Отнять Ватерлоо у Веллингтона, у Блюхера — значит ли это отнять что-нибудь у Англии и у Германии? Нет. Ни о славной Англии, ни о величественной Германии не может быть и речи в вопросе о Ватерлоо. Благодаря Богу народы велики независимо от печальных событий войны. Ни Германия, ни Англия, ни Франция не держали мечей в ножнах. В эту эпоху бряцания мечей кроме Блюхера у Германии есть Шиллер, у Англии кроме Веллингтона есть Байрон. Обширная заря мысли свойственна нашему веку, и в этой заре Англия и Германия сияют лучезарным светом. Они величественны, потому что мыслят. Поднятие ими уровня цивилизации нераздельно с ними — оно происходит от них самих, а не от случайности. Величие их в XIX веке проистекает не из Ватерлоо. Только одни варварские народы быстро растут после победы; это как временное разлитие потока после бури. Цивилизованные народы, в особенности в наши времена, не поднимаются и не падают благодаря удаче или неудаче полководцев. Их вес в истории человечества зависит от более важных событий, нежели сражение. Слава богу, их честь, их достоинство, их просвещение, их гений не номера, которые герои и полководцы, как игроки, вытягивают на лотерее сражений. Часто бывает, что сражение проиграно, прогресс завоеван. Поменьше славы, побольше свободы. Барабанный бой умолкает, разум поднимает голову. Это игра, в которой выигрывает тот, кто проиграл. Итак, будем говорить о Ватерлоо хладнокровно, обсуждая его с двух сторон. Воздадим случаю, что принадлежит ему, а Богу, что принадлежит Богу. Что такое Ватерлоо? Победа? Нет. Это игра в кости, выигранная Европой, оплаченная Францией.
Не очень-то стоило ставить там льва.
Ватерлоо, впрочем, самое странное столкновение в истории. Наполеон и Веллингтон — это не враги, а контрасты. Никогда еще Бог не сводил вместе такие разительные противоположности.
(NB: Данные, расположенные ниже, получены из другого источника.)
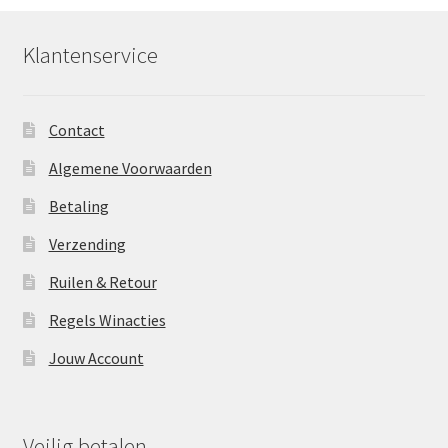
Klantenservice
Contact
Algemene Voorwaarden
Betaling
Verzending
Ruilen & Retour
Regels Winacties
Jouw Account
Veilig betalen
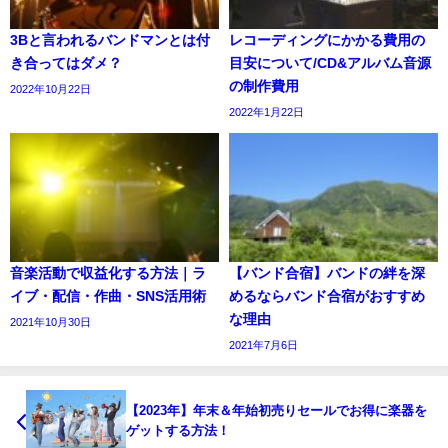
3Bと言われるバンドマンとは付
レコーディングにかかる費用の
き合ってはダメ？
目安について/CD&アルバム音源
の制作費用
2022年10月22日
2022年1月22日
音楽活動で収益化する方法｜ラ
【バンド合宿】バンドの絆を深
イブ・配信・作曲・SNS活用術
めるならバンド合宿がおすすめ
な理由
2021年10月30日
2021年7月6日
【2023年】年末＆年始初売りセールでお得に楽器を
ゲットする方法！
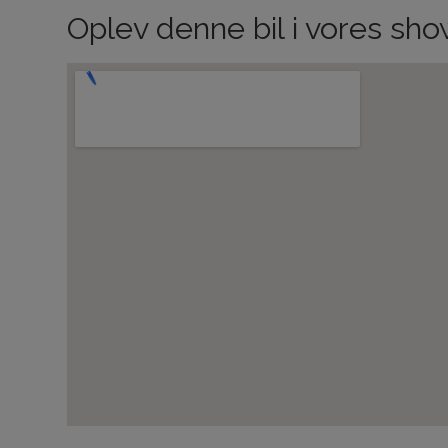
Oplev denne bil i vores s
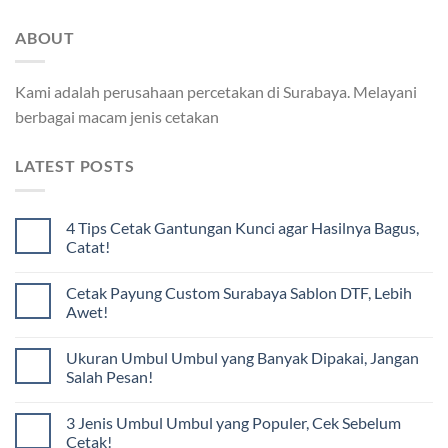
ABOUT
Kami adalah perusahaan percetakan di Surabaya. Melayani
berbagai macam jenis cetakan
LATEST POSTS
4 Tips Cetak Gantungan Kunci agar Hasilnya Bagus,
Catat!
Cetak Payung Custom Surabaya Sablon DTF, Lebih
Awet!
Ukuran Umbul Umbul yang Banyak Dipakai, Jangan
Salah Pesan!
3 Jenis Umbul Umbul yang Populer, Cek Sebelum
Cetak!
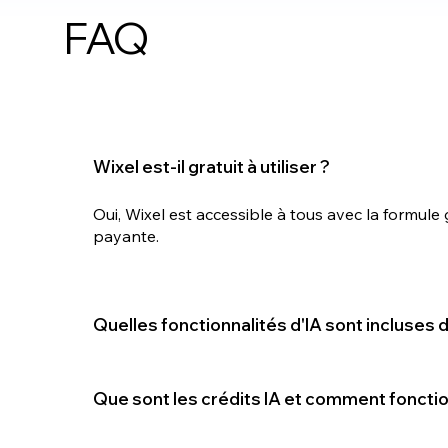
FAQ
Wixel est-il gratuit à utiliser ?
Oui, Wixel est accessible à tous avec la formule
payante.
Quelles fonctionnalités d'IA sont incluses da
Que sont les crédits IA et comment fonctio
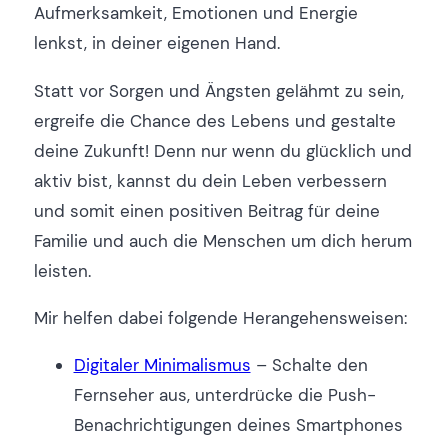
Aufmerksamkeit, Emotionen und Energie
lenkst, in deiner eigenen Hand.
Statt vor Sorgen und Ängsten gelähmt zu sein,
ergreife die Chance des Lebens und gestalte
deine Zukunft! Denn nur wenn du glücklich und
aktiv bist, kannst du dein Leben verbessern
und somit einen positiven Beitrag für deine
Familie und auch die Menschen um dich herum
leisten.
Mir helfen dabei folgende Herangehensweisen:
Digitaler Minimalismus
– Schalte den
Fernseher aus, unterdrücke die Push-
Benachrichtigungen deines Smartphones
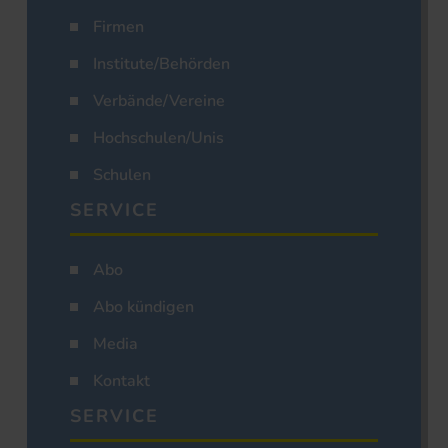
Firmen
Institute/Behörden
Verbände/Vereine
Hochschulen/Unis
Schulen
SERVICE
Abo
Abo kündigen
Media
Kontakt
SERVICE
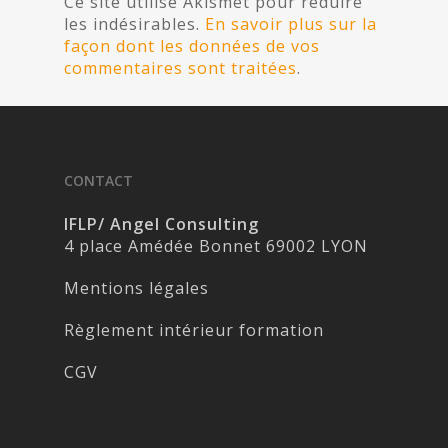
Ce site utilise Akismet pour réduire
les indésirables.
En savoir plus sur la
façon dont les données de vos
commentaires sont traitées
.
CONTACT
IFLP/ Angel Consulting
4 place Amédée Bonnet 69002 LYON
Mentions légales
Règlement intérieur formation
CGV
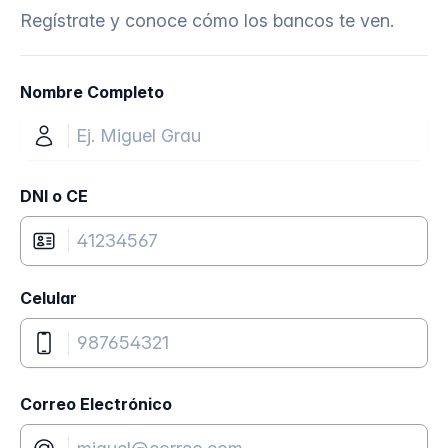
Regístrate y conoce cómo los bancos te ven.
Nombre Completo
DNI o CE
Celular
Correo Electrónico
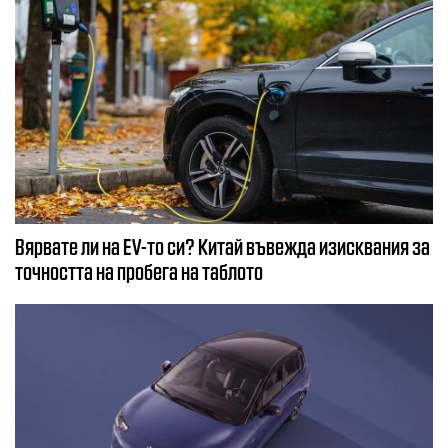
Вярвате ли на EV-то си? Китай въвежда изисквания за
точността на пробега на таблото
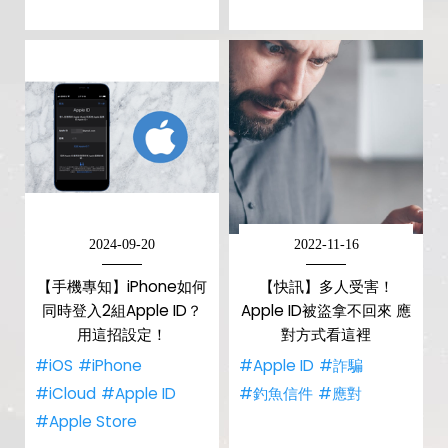
2024-09-20
2022-11-16
【手機專知】iPhone如何
【快訊】多人受害！
同時登入2組Apple ID？
Apple ID被盜拿不回來 應
用這招設定！
對方式看這裡
#iOS
#iPhone
#Apple ID
#詐騙
#iCloud
#Apple ID
#釣魚信件
#應對
#Apple Store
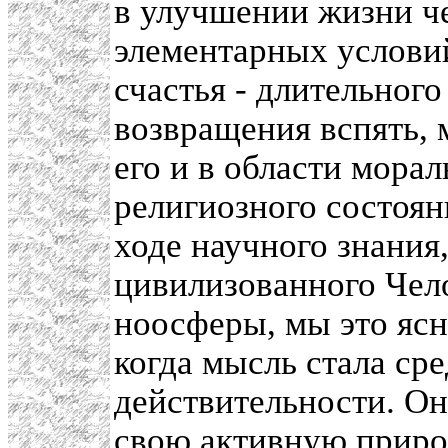
в улучшении жизни ч
элементарных услови
счастья - длительного
возвращения вспять, 
его и в области мора
религиозного состоян
ходе научного знания,
цивилизованного Чело
ноосферы, мы это яс
когда мысль стала ср
действительности. Он
свою активную природ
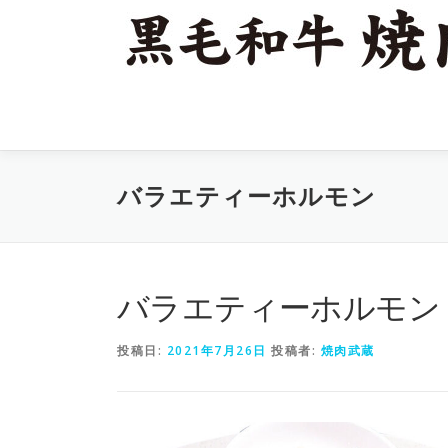
コ
ン
テ
ン
ツ
へ
ス
キ
バラエティーホルモン
ッ
プ
バラエティーホルモン
投稿日:
2021年7月26日
投稿者:
焼肉武蔵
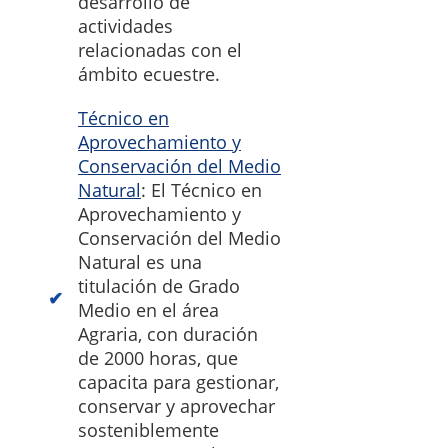
desarrollo de
actividades
relacionadas con el
ámbito ecuestre.
Técnico en
Aprovechamiento y
Conservación del Medio
Natural
: El Técnico en
Aprovechamiento y
Conservación del Medio
Natural es una
titulación de Grado
Medio en el área
Agraria, con duración
de 2000 horas, que
capacita para gestionar,
conservar y aprovechar
sosteniblemente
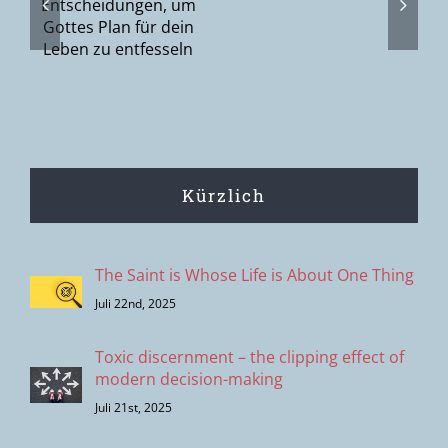
die Fülle
gen,
oder Gottes
Suche nach
n
den
Menschen?
Kürzlich
The Saint is Whose Life is About One Thing
Juli 22nd, 2025
Toxic discernment – the clipping effect of
modern decision-making
Juli 21st, 2025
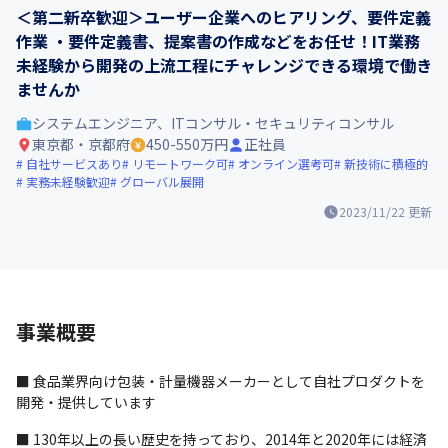
＜第二新卒歓迎＞ユーザー企業へのヒアリング、要件定義
作業 ・要件定義書、提案書の作成などをお任せ！IT業務
未経験から開発の上流工程にチャレンジできる環境で働き
ませんか
システムエンジニア、ITコンサル・セキュリティコンサル
東京都・京都府
450-550万円
正社員
自社サービスあり
リモートワーク可
オンライン選考可
新技術に積極的
実務未経験歓迎
グローバル展開
2023/11/22
更新
事業概要
■ 食品業界向け包装・計量機器メーカーとして自社プロダクトを
開発・提供しています
■ 130年以上の長い歴史を持っており、2014年と2020年には経済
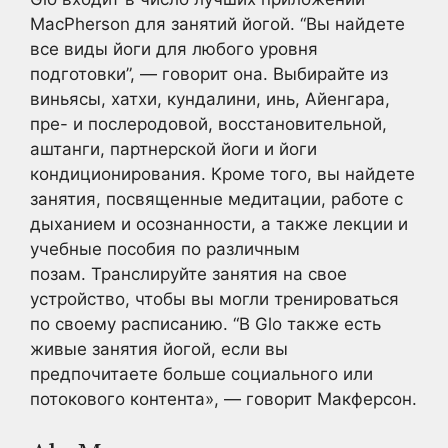
MacPherson для занятий йогой. “Вы найдете
все виды йоги для любого уровня
подготовки”, — говорит она. Выбирайте из
виньясы, хатхи, кундалини, инь, Айенгара,
пре- и послеродовой, восстановительной,
аштанги, партнерской йоги и йоги
кондиционирования. Кроме того, вы найдете
занятия, посвященные медитации, работе с
дыханием и осознанности, а также лекции и
учебные пособия по различным
позам. Транслируйте занятия на свое
устройство, чтобы вы могли тренироваться
по своему расписанию. “В Glo также есть
живые занятия йогой, если вы
предпочитаете больше социального или
потокового контента», — говорит Макферсон.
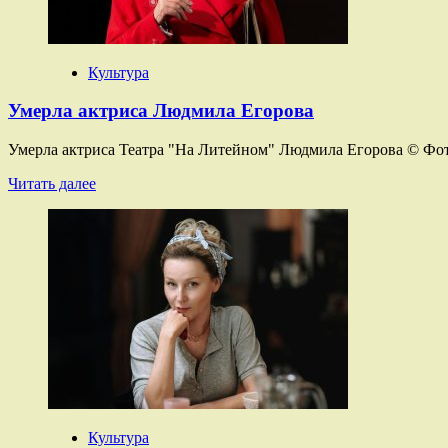
матери
Культура
Умерла актриса Людмила Егорова
Умерла актриса Театра "На Литейном" Людмила Егорова © Фот
Прочитать
Читать далее
больше
о
Умерла
актриса
Людмила
Егорова
Культура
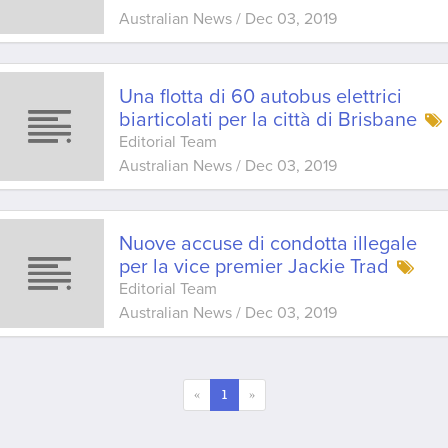
Australian News
/
Dec 03, 2019
Una flotta di 60 autobus elettrici
biarticolati per la città di Brisbane
Editorial Team
Australian News
/
Dec 03, 2019
Nuove accuse di condotta illegale
per la vice premier Jackie Trad
Editorial Team
Australian News
/
Dec 03, 2019
«
1
»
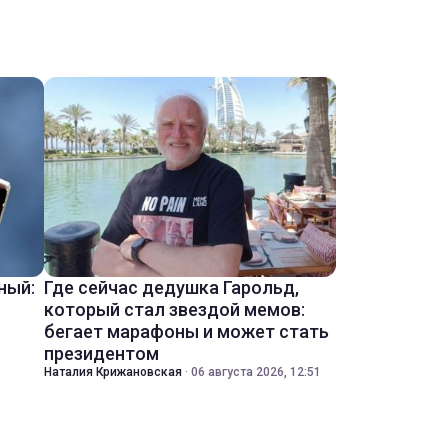
ный:
Где сейчас дедушка Гарольд,
который стал звездой мемов:
бегает марафоны и может стать
президентом
Наталия Крижановская
·
06 августа 2026, 12:51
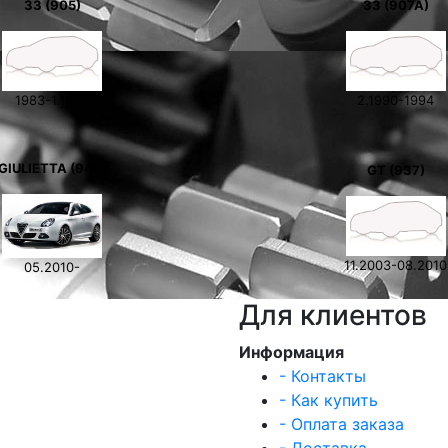
33 (905)
33 (907A)
1983-1.1990
2.1990-1994
GIULIETTA (940)
GT (937)
11.2003-08.2010
05.2010-
Для клиентов
Информация
- Контакты
- Как купить
- Оплата заказа
- Доставка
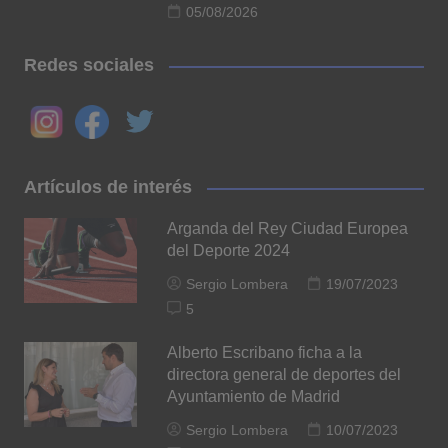
05/08/2026
Redes sociales
Artículos de interés
Arganda del Rey Ciudad Europea
del Deporte 2024
Sergio Lombera
19/07/2023
5
Alberto Escribano ficha a la
directora general de deportes del
Ayuntamiento de Madrid
Sergio Lombera
10/07/2023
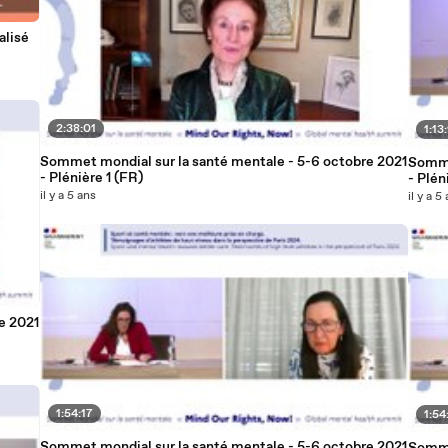
lisé
2:38:01
1:13
Sommet mondial sur la santé mentale - 5-6 octobre 2021
Somme
- Plénière 1 (FR)
- Plén
il y a 5 ans
il y a 5
e 2021
1:54:17
1:54
Sommet mondial sur la santé mentale - 5-6 octobre 2021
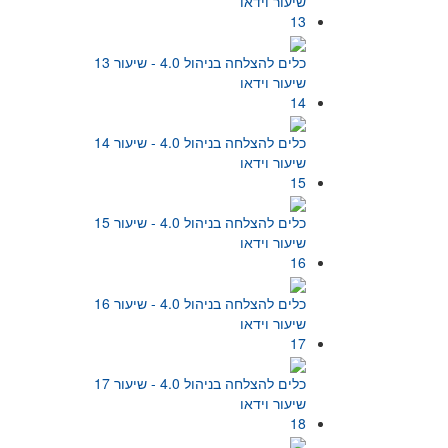
שיעור וידאו
13
כלים להצלחה בניהול 4.0 - שיעור 13
שיעור וידאו
14
כלים להצלחה בניהול 4.0 - שיעור 14
שיעור וידאו
15
כלים להצלחה בניהול 4.0 - שיעור 15
שיעור וידאו
16
כלים להצלחה בניהול 4.0 - שיעור 16
שיעור וידאו
17
כלים להצלחה בניהול 4.0 - שיעור 17
שיעור וידאו
18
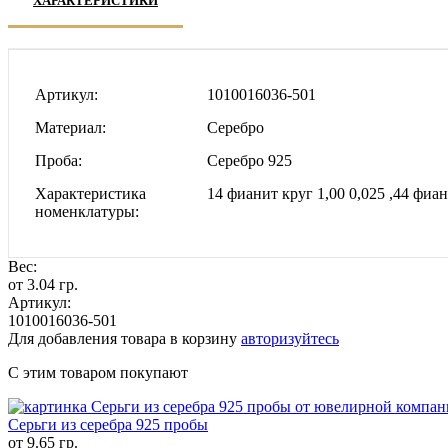
ХАРАКТЕРИСТИКИ
Артикул
1010016036-501
Материал
Серебро
Проба
Серебро 925
Характеристика
14 фианит круг 1,00 0,025 ,44 фиан
номенклатуры
Вес:
от 3.04 гр.
Артикул:
1010016036-501
Для добавления товара в корзину
авторизуйтесь
С этим товаром покупают
Серьги из серебра 925 пробы
от 9.65 гр.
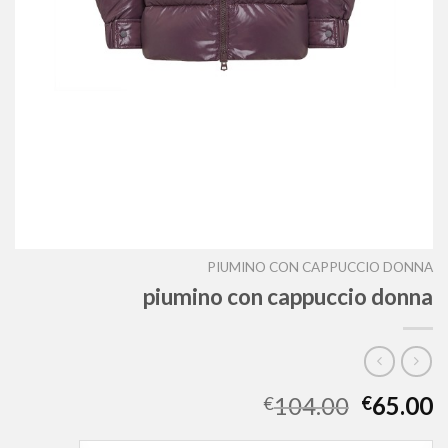
PIUMINO CON CAPPUCCIO DONNA
piumino con cappuccio donna
104.00
65.00
€
€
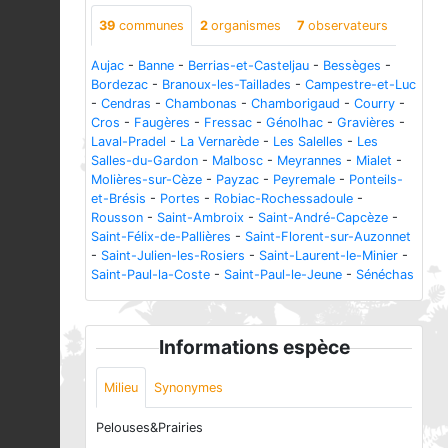
39
communes
2
organismes
7
observateurs
Aujac
-
Banne
-
Berrias-et-Casteljau
-
Bessèges
-
Bordezac
-
Branoux-les-Taillades
-
Campestre-et-Luc
-
Cendras
-
Chambonas
-
Chamborigaud
-
Courry
-
Cros
-
Faugères
-
Fressac
-
Génolhac
-
Gravières
-
Laval-Pradel
-
La Vernarède
-
Les Salelles
-
Les
Salles-du-Gardon
-
Malbosc
-
Meyrannes
-
Mialet
-
Molières-sur-Cèze
-
Payzac
-
Peyremale
-
Ponteils-
et-Brésis
-
Portes
-
Robiac-Rochessadoule
-
Rousson
-
Saint-Ambroix
-
Saint-André-Capcèze
-
Saint-Félix-de-Pallières
-
Saint-Florent-sur-Auzonnet
-
Saint-Julien-les-Rosiers
-
Saint-Laurent-le-Minier
-
Saint-Paul-la-Coste
-
Saint-Paul-le-Jeune
-
Sénéchas
Informations espèce
Milieu
Synonymes
Pelouses&Prairies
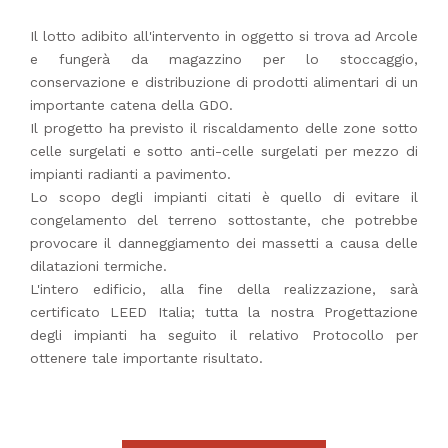
Il lotto adibito all'intervento in oggetto si trova ad Arcole
e fungerà da magazzino per lo stoccaggio,
conservazione e distribuzione di prodotti alimentari di un
importante catena della GDO.
Il progetto ha previsto il riscaldamento delle zone sotto
celle surgelati e sotto anti-celle surgelati per mezzo di
impianti radianti a pavimento.
Lo scopo degli impianti citati è quello di evitare il
congelamento del terreno sottostante, che potrebbe
provocare il danneggiamento dei massetti a causa delle
dilatazioni termiche.
L'intero edificio, alla fine della realizzazione, sarà
certificato LEED Italia; tutta la nostra Progettazione
degli impianti ha seguito il relativo Protocollo per
ottenere tale importante risultato.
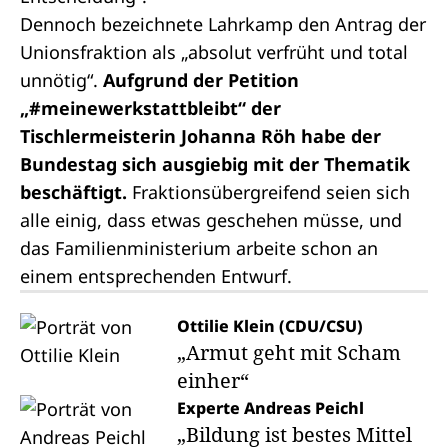
Dennoch bezeichnete Lahrkamp den Antrag der
Unionsfraktion als „absolut verfrüht und total
unnötig“.
Aufgrund der Petition
„#meinewerkstattbleibt“ der
Tischlermeisterin Johanna Röh habe der
Bundestag sich ausgiebig mit der Thematik
beschäftigt.
Fraktionsübergreifend seien sich
alle einig, dass etwas geschehen müsse, und
das Familienministerium arbeite schon an
einem entsprechenden Entwurf.
Ottilie Klein (CDU/CSU)
„Armut geht mit Scham
einher“
Experte Andreas Peichl
„Bildung ist bestes Mittel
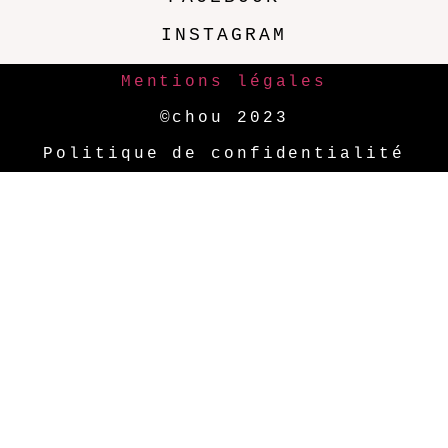
INSTAGRAM
Mentions légales
©chou 2023
Politique de confidentialité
С одной стороны, точность, прозорливость, геометрия, расчет, обеспеченное отступление, заготовленные запасы, упорное хладнокровие, невозмутимый метод, правильная стратегия, тактика, уравновешивающая батальоны, резня, сдержанная дисциплиной, война с часами в руках, старая классическая храбрость, безусловная правильность; с другой стороны, какое-то ясновидение, дар предугадывания, военная оригинальность, нечеловеческий инстинкт, пронзающий взор, взор орла и сила грома небесного, изумительное искусство, соединенное с презрительной пылкостью, — все тайны глубокой души; сами реки, равнины, леса, холмы призваны повиноваться велениям деспота, который доходит до того, что пытается подчинить себе само поле сражения: это вера в звезду, смешанная со стратегическим искусством. Веллингтон был Баремом войны, а Наполеон — ее Микеланджело, и на этот раз гений был побежден расчетом.